Padahal, berdasarkan catatan Kementrian Perdagangan, nilai pasar farmasi Tanah Air pada 2016 mencapai Rp 69 triliun pada 2020. Apalagi, sektor farmasi dicanangkan sebagai salah satu industri tulang punggung perekonomian nasional dalam Rencana Induk Pembangunan Industri Nasional pada 2015 – 2035.
Sektor tersebut juga menyerap 40.000 tenaga kerja. Saat ini, terdapat 239 perusahaan farmasi di Indonesia dan sebagian besar beroperasi di Jawa Barat, Jawa Timur, dan DKI Jakarta. Mereka memasok 70% kebutuhan obat di dalam negeri
Sementara itu, pasar industri alat kesehatan nasional pada 2018 diperkirakan mencapai Rp 13,5 triliun, tumbuh 10% dari 2017. Saat ini, produksi alat kesehatan Indonesia masih didominasi produk furnitur rumah sakit.

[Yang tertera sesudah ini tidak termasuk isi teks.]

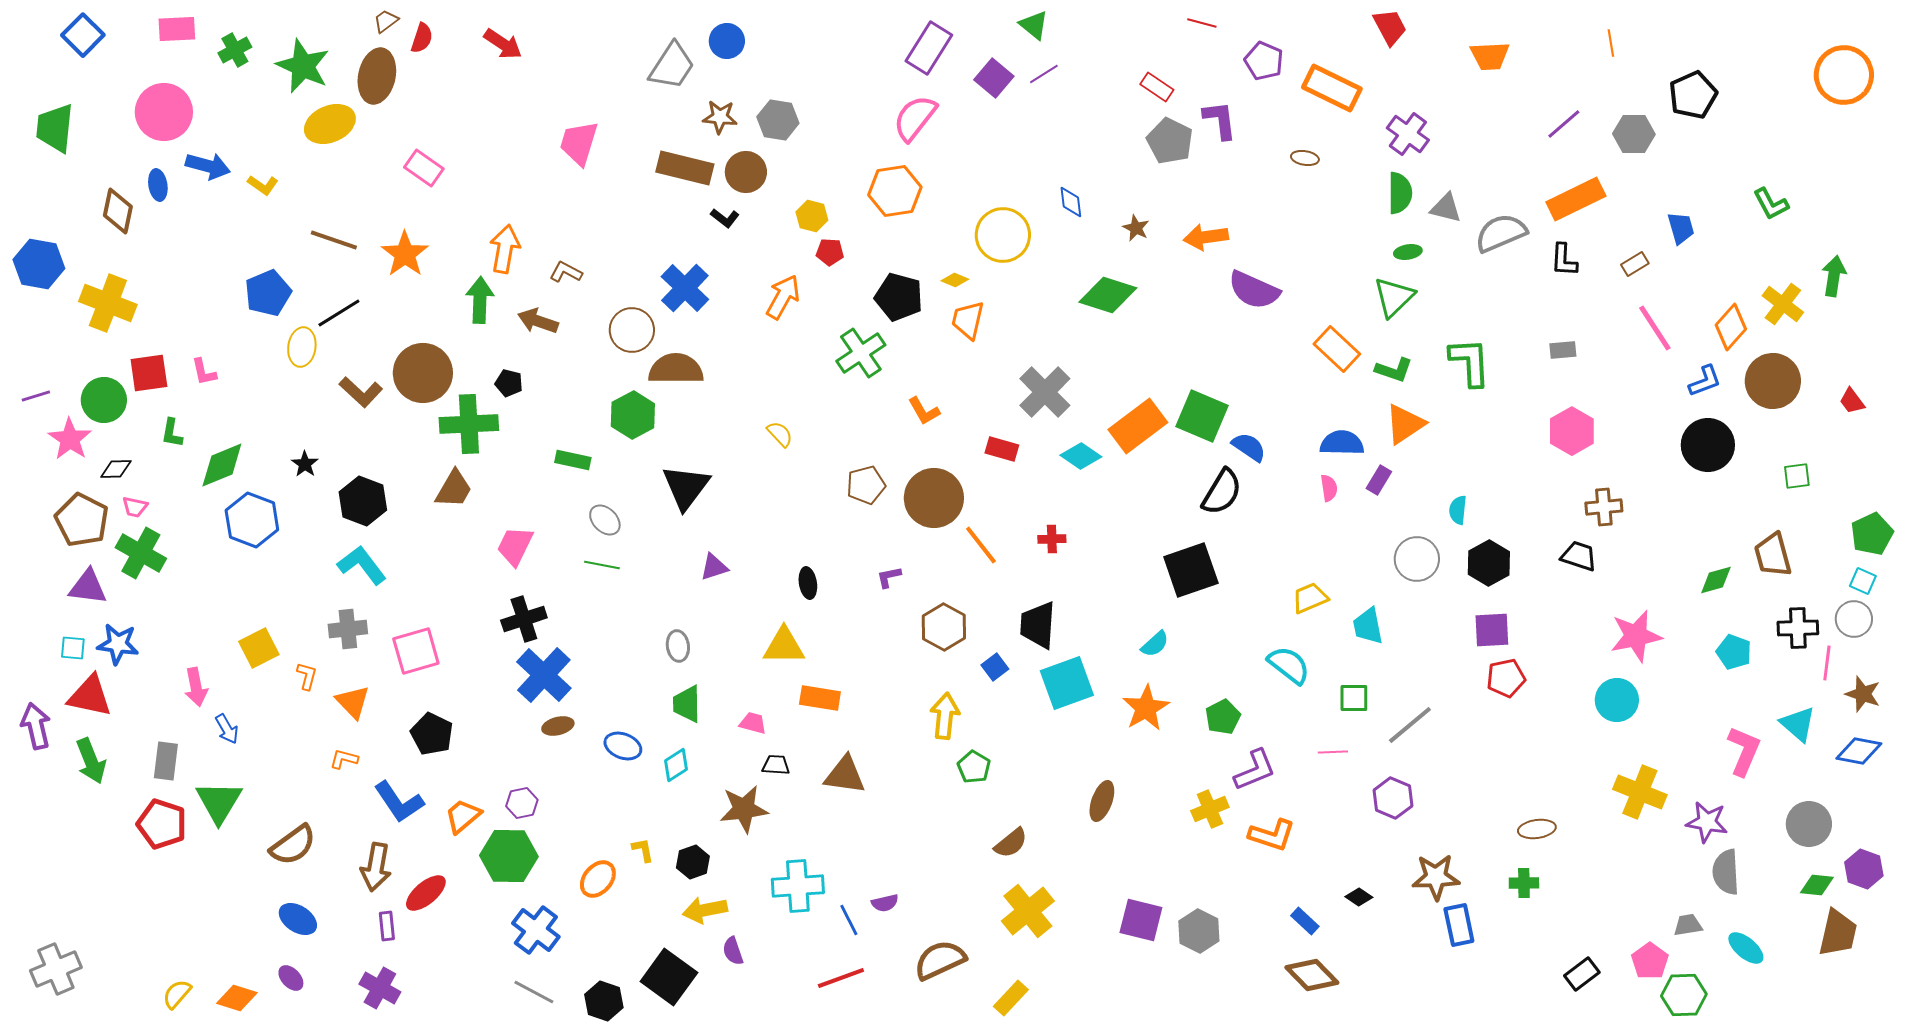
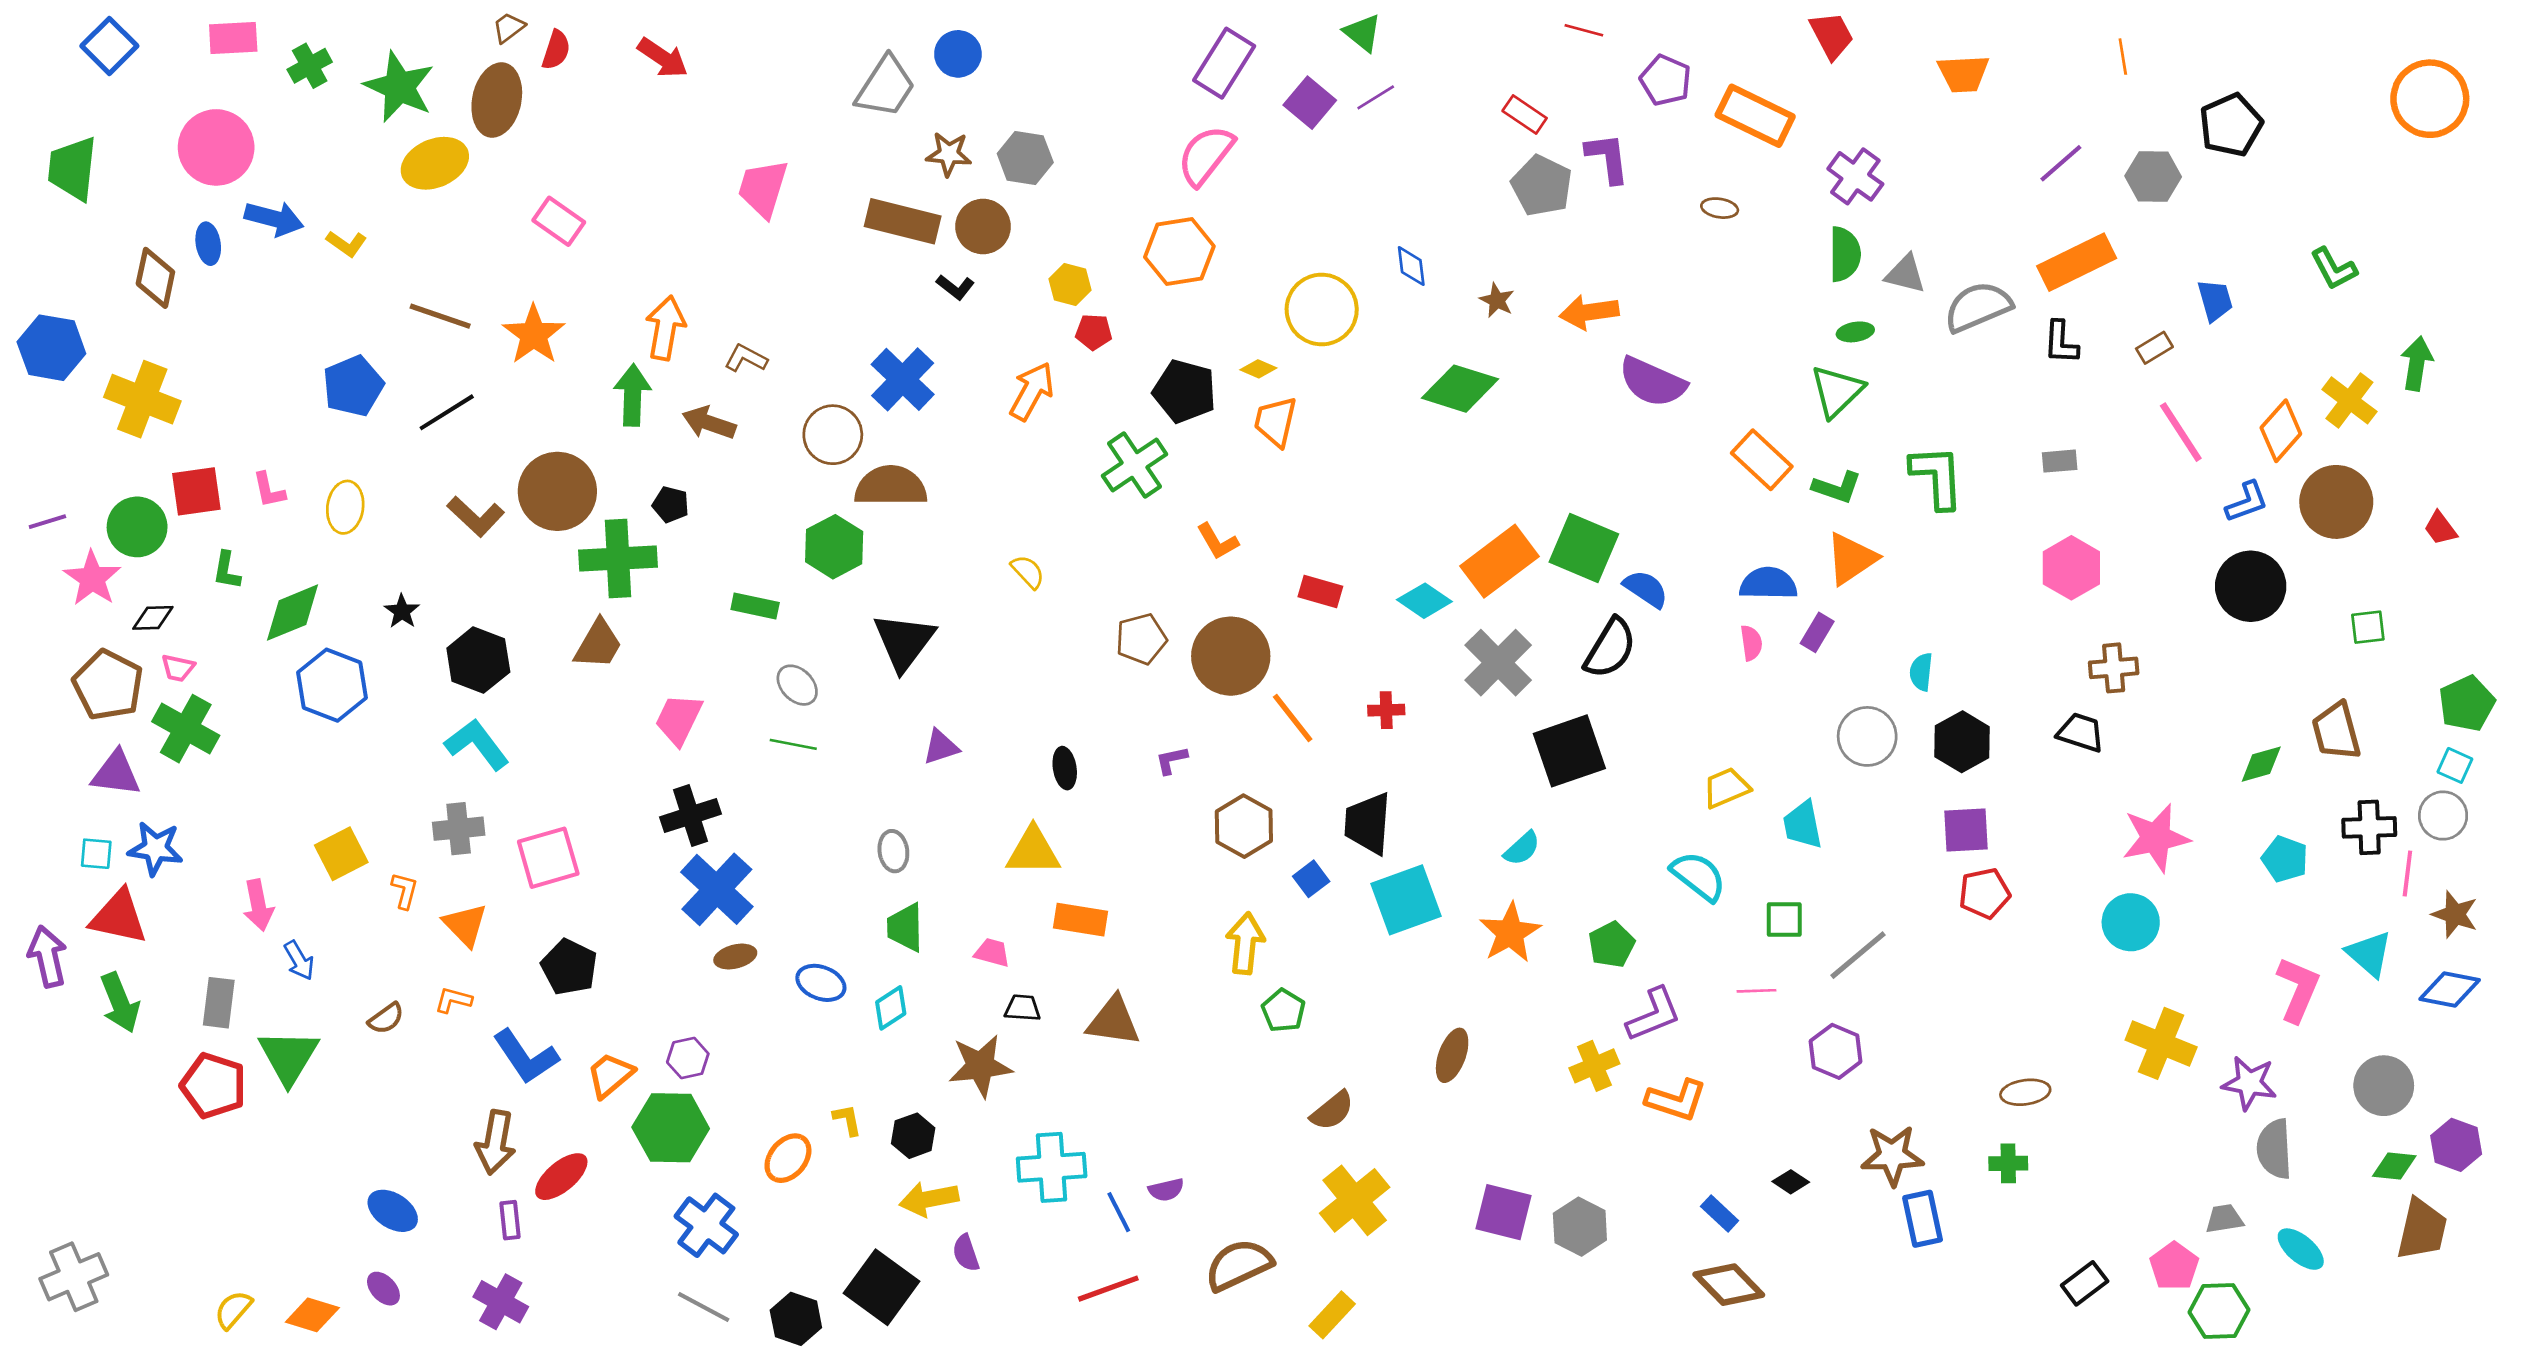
yellow ellipse: (302, 347) -> (345, 507), moved
gray cross: (1045, 392) -> (1498, 663), moved
brown semicircle: (293, 845) -> (386, 1018), moved, size x0.6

Direktur Kerja Sama Pengembangan Ekspor Kementerian Perdagangan Marolop Nainggolan menjelaskan, kendala utama dalam mengekspor produk farmasi dan alat kesehatan adalah ketatnya persyaratan registrasi di negara tujuan ekspor, sebagai dampak dari kebijakan proteksionesme
“Proses perizinannya bisa memakan waktu lama, bahkan hingga 5 tahun,” ujarnya, Rabu (17/10)
Selain itu, sebutnya, Indonesia kalah saing dengan China dan India yang bisa memproduksi obat dengan harga yang sangat murah
Tantangan lainnya adalah sebanyak 80% – 90% bahan baku produk farmasi Indonesia masih diimpor karena kurangnya pasokan domestik. Tidak hanya itu, belum ada regulasi yang harmonis antarkementrian / lembaga terkait dengan upaya mengakses berbagai negara tujuan ekspor
Marolop menambahkan, masalah teknis juga kerap menghadang upaya ekspor farmasi. Misalnya, untuk vaksin harus segera dikirim dan tiba dalam 24 jam, sehingga membutuhkan mekanisme cold chain dan kontainer khusus. Akibatnya, RI sulit mengekspor ke Benua Amerika.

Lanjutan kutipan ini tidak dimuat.